15.
昼休みが終わる少し前に井上が帰っていくと、続いて桜川も深々とお辞儀をして去っていき、残された俺と多田野も早めに仕事へと戻る事にして、腰を上げた。
楽しい昼休みだったとは言え、午後の仕事に何か面白い事があるでもなく、普段通り脳の諸機能をできる限り休ませながら体を動かす。工事はわずかずつながらも進んでいるらしく、現場長の声ははつらつとして、工期に少しの余裕ができた事を伝えていた。同僚達はその声に励まされていくらか笑顔になっていたが、俺はその中に加わる事はできなかった。工事が終われば、仕事はなくなる。むしろ危機的な事態だと言うのに、彼らは何を喜んでいるのだろうか。
午後一時半。そんな疑問が解決される筈もなく、俺は飛鳥橋高架下での仕事を終え、弥生道へと向かった。
<どうせやるなら、自分の知っている所をやりたいじゃねぇかよ>
現場長の言葉が蘇ってくる。そう思えるようになったら、工事の進行を喜べるように多分なるのだろう。だから、こうして弥生道での工事を掛け持っている俺には、いつまでも理解できないのだ。
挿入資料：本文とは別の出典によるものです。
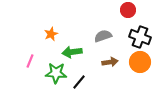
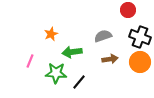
brown arrow: moved 3 px up
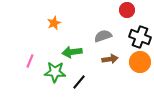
red circle: moved 1 px left
orange star: moved 3 px right, 11 px up
green star: moved 1 px left, 1 px up
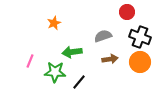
red circle: moved 2 px down
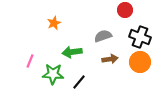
red circle: moved 2 px left, 2 px up
green star: moved 2 px left, 2 px down
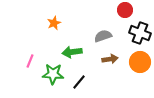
black cross: moved 4 px up
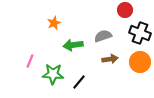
green arrow: moved 1 px right, 7 px up
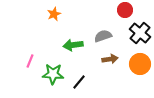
orange star: moved 9 px up
black cross: rotated 20 degrees clockwise
orange circle: moved 2 px down
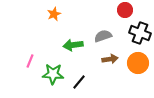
black cross: rotated 20 degrees counterclockwise
orange circle: moved 2 px left, 1 px up
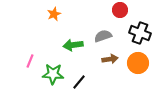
red circle: moved 5 px left
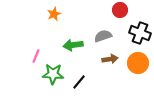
pink line: moved 6 px right, 5 px up
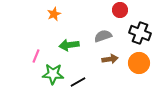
green arrow: moved 4 px left
orange circle: moved 1 px right
black line: moved 1 px left; rotated 21 degrees clockwise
理解なんてする必要はない。俺は心中そう呟きながら、単調な仕事へと体を預けた。
■ ■
短く、分かり易く今の状態を表現するとすれば、へとへとである。月曜日から土曜日までの六日間の内、水曜日と木曜日というのはちょうど中間で、疲れも溜まる上に休みも遠く、精神的にも肉体的にも大変な曜日なのだ。俺は、少しのめまいすら感じながら、ふらふらと家へ帰り着いた。
「ただいま」
扉を開いて、声を掛ける。照明の光の漏れる台所からは、水道の流れる音がしていて、清花姉が晩ご飯の準備をしているのが分かった。
「武司さん、お帰りなさいです~」
その台所から一番に姿を現して俺を出迎えたのは、エプロン姿の紗季ちゃんだった。
「うん、ただいま。……晩ご飯、手伝ってるのか?」
「いえ。私、料理が苦手なので、清花さんに習っているんです。清花さん、とってもお上手です!」
「まぁ、私が下とまでは言わないけど、紗季ちゃんも私と同じくらい上手いよ」
更にその後ろから、こちらはいつもの普段着である清花姉が台所から姿を現すと、少し背の低い紗季ちゃんを後ろから、肩の上に腕を通して抱きしめた。
「あと、可愛いしね」
「そんな事ないですよ~。清花さんの方がずっとお上手で、しかもお綺麗です!」
ああ、見ていられない。二人が体と体を合わせながらお互いに褒め合う横を、俺はできるだけ早足に通り抜けた。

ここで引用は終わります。